During this time, Marley and his band mates became interested in the iconic messages that performers like James Brown were singing to audiences. As David Shumway writes, “Look magazine [asked] in its cover, ‘Is this the most important black man in America?’” In 1968, Shumway reminds us, Brown released his “Say It Loud - I’m Black and I’m Proud” which would, essentially, become the “anthem of the black-power movement.” With influential artists such as Brown frequenting the Jamaican radio waves, Marley began to write songs that would rebel against the cultural "normalities" of the time - for not only Jamaica and America, but all people. In a word, the music was anti-establishment. However, for Marley, it was not rebellion in the sense of an uprising anarchy; in contrast, it was the exact opposite. Of this, Gilroy writes, “Bob’s lyrics not only remind us of the goal involved in making the colour of skin no more significant tha[n] the colour of our eyes. They also admonish anybody who hesitates before the existential responsibility which comes with knowing that you do, contrary to appearances, rule your destiny.”
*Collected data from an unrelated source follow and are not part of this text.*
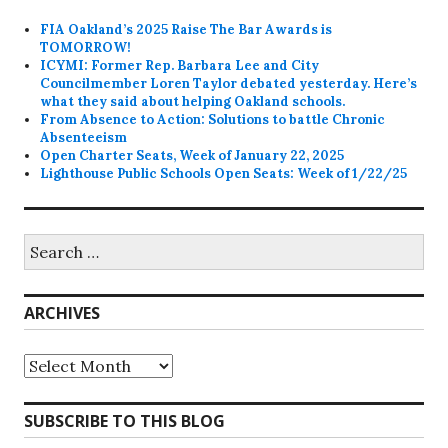
FIA Oakland’s 2025 Raise The Bar Awards is
TOMORROW!
ICYMI: Former Rep. Barbara Lee and City
Councilmember Loren Taylor debated yesterday. Here’s
what they said about helping Oakland schools.
From Absence to Action: Solutions to battle Chronic
Absenteeism
Open Charter Seats, Week of January 22, 2025
Lighthouse Public Schools Open Seats: Week of 1/22/25
Search
for:
ARCHIVES
Archives
SUBSCRIBE TO THIS BLOG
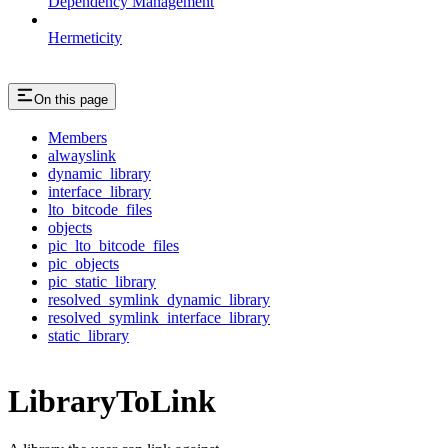
Dependency Management
Hermeticity
On this page
Members
alwayslink
dynamic_library
interface_library
lto_bitcode_files
objects
pic_lto_bitcode_files
pic_objects
pic_static_library
resolved_symlink_dynamic_library
resolved_symlink_interface_library
static_library
LibraryToLink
As Gilroy explains, “the underdeveloped world that made itself audible in the core of overdeveloped social and economic life” is referred to by Marley as "Babylon." In this light, Marley appears to be commenting on the world as being too "individualized" - and the shards and remnants remaining are only becoming more "fragmented" with time. To respond to this, Marley attempted to offer a counter to the disillusioned "Babylon"; he and the Wailers became the first true pop leaders of the "world music" movement. Through "world music," Gilroy writes, “The Jamaican rebel style was heard, copied and then blended into the local traditions of Brasil [sic], Surinam, Japan, Australia, and numerous African countries, particularly Zimbabwe, Zaire, South Africa and the Ivory Coast.” In a sense, Marley and his band mates were attempting globalization and unification by means of a rebellious method of peace, love, and awareness. By doing so, there was a hope that what had become a fragmented world could once again reach some sense of simplistic and cohesive understanding.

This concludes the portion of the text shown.